DATA TO EXAMINE >>
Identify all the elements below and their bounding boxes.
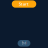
button[interactable]: End — [18, 40, 30, 47]
staticText: End — [22, 42, 26, 45]
button[interactable]: Start — [12, 0, 36, 8]
staticText: Start — [19, 1, 29, 7]
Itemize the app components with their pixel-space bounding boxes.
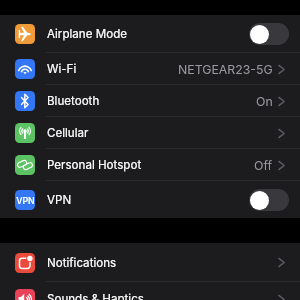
staticText: Airplane Mode xyxy=(47,27,127,41)
staticText: Notifications xyxy=(47,256,117,270)
staticText: VPN xyxy=(47,193,72,207)
button[interactable]: Notifications xyxy=(0,243,300,282)
staticText: On xyxy=(256,94,273,109)
button[interactable]: Personal Hotspot xyxy=(0,149,300,181)
staticText: Off xyxy=(254,158,273,173)
button[interactable]: Sounds & Haptics xyxy=(0,282,300,300)
staticText: NETGEAR23-5G xyxy=(178,62,273,77)
button[interactable]: Toggle xyxy=(249,189,289,211)
button[interactable]: Airplane Mode xyxy=(0,15,300,53)
button[interactable]: Toggle xyxy=(249,23,289,45)
button[interactable]: Bluetooth xyxy=(0,85,300,117)
staticText: Sounds & Haptics xyxy=(47,292,144,300)
staticText: Wi-Fi xyxy=(47,62,77,76)
staticText: VPN xyxy=(16,195,35,206)
button[interactable]: Wi-Fi xyxy=(0,53,300,85)
staticText: Bluetooth xyxy=(47,94,100,108)
button[interactable]: Cellular xyxy=(0,117,300,149)
staticText: Personal Hotspot xyxy=(47,158,142,172)
button[interactable]: VPN xyxy=(0,181,300,218)
staticText: Cellular xyxy=(47,126,89,140)
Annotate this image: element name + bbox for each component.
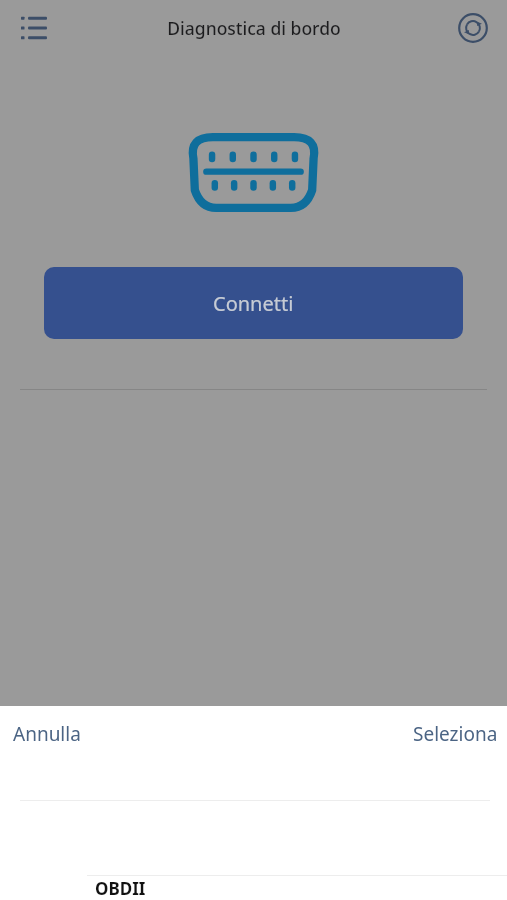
staticText: Diagnostica di bordo [167,16,341,40]
staticText: Annulla [13,721,81,747]
button[interactable]: Seleziona [401,713,507,755]
button[interactable]: Menu [12,6,56,50]
staticText: Connetti [213,290,294,317]
staticText: OBDII [95,877,146,900]
staticText: Seleziona [413,721,498,747]
button[interactable]: Connetti [44,267,463,339]
button[interactable]: OBDII [0,876,507,900]
button[interactable]: Annulla [0,713,93,755]
button[interactable]: Refresh [451,6,495,50]
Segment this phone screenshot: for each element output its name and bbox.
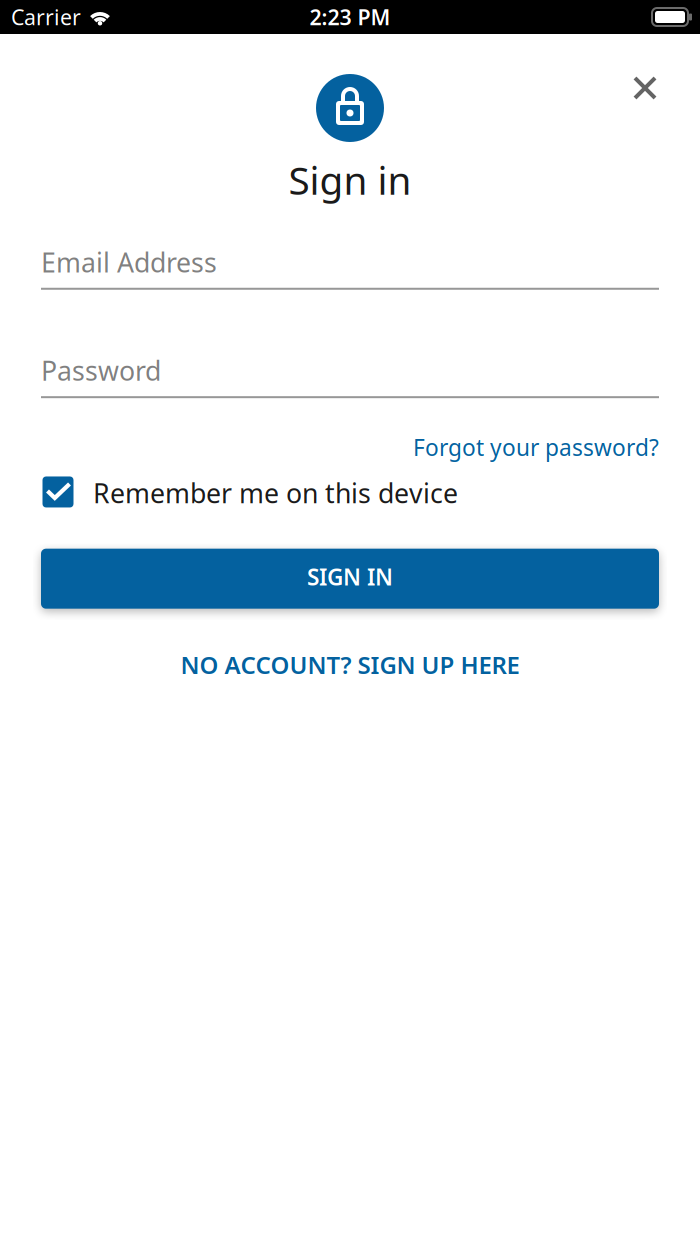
button[interactable]: Close	[620, 63, 670, 113]
staticText: Sign in	[288, 154, 412, 205]
staticText: Email Address	[41, 244, 217, 280]
staticText: Forgot your password?	[413, 432, 659, 462]
staticText: Carrier	[11, 3, 81, 31]
button[interactable]: Remember me on this device	[41, 475, 659, 511]
staticText: SIGN IN	[307, 562, 393, 592]
staticText: Password	[41, 353, 161, 388]
button[interactable]: Forgot your password?	[413, 432, 659, 462]
staticText: 2:23 PM	[310, 3, 390, 31]
staticText: NO ACCOUNT? SIGN UP HERE	[180, 649, 520, 681]
button[interactable]: SIGN IN	[41, 549, 659, 609]
button[interactable]: NO ACCOUNT? SIGN UP HERE	[180, 649, 520, 681]
staticText: Remember me on this device	[93, 475, 458, 511]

PROMPT >>
The lines above that hold the word "Cellular" are the ones to copy.

OUTPUT OF THE TASK >>
button[interactable]: Cellular xyxy=(0,117,300,149)
staticText: Cellular xyxy=(47,126,89,140)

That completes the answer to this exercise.